Segment Start: Data shown

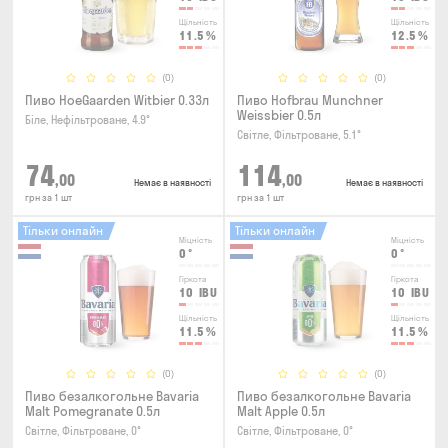
Щільність
Щільність
11.5
%
12.5
%
(0)
(0)
Пиво HoeGaarden Witbier 0.33л
Пиво Hofbrau Munchner
Weissbier 0.5л
Біле, Нефільтроване, 4.9°
Світле, Фільтроване, 5.1°
74
114
,00
,00
Немає в наявності
Немає в наявності
грн за 1 шт
грн за 1 шт
Тільки онлайн
Тільки онлайн
Міцність
Міцність
0
°
0
°
Гіркота
Гіркота
10
IBU
10
IBU
Щільність
Щільність
11.5
%
11.5
%
(0)
(0)
Пиво безалкогольне Bavaria
Пиво безалкогольне Bavaria
Malt Pomegranate 0.5л
Malt Apple 0.5л
Світле, Фільтроване, 0°
Світле, Фільтроване, 0°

Segment End: Data shown

• **What the task requires**: Copy the records above exactly, leaving out every picture.

• **Written response**:
Щільність
Щільність
11.5
%
12.5
%
(0)
(0)
Пиво HoeGaarden Witbier 0.33л
Пиво Hofbrau Munchner
Weissbier 0.5л
Біле, Нефільтроване, 4.9°
Світле, Фільтроване, 5.1°
74
114
,00
,00
Немає в наявності
Немає в наявності
грн за 1 шт
грн за 1 шт
Тільки онлайн
Тільки онлайн
Міцність
Міцність
0
°
0
°
Гіркота
Гіркота
10
IBU
10
IBU
Щільність
Щільність
11.5
%
11.5
%
(0)
(0)
Пиво безалкогольне Bavaria
Пиво безалкогольне Bavaria
Malt Pomegranate 0.5л
Malt Apple 0.5л
Світле, Фільтроване, 0°
Світле, Фільтроване, 0°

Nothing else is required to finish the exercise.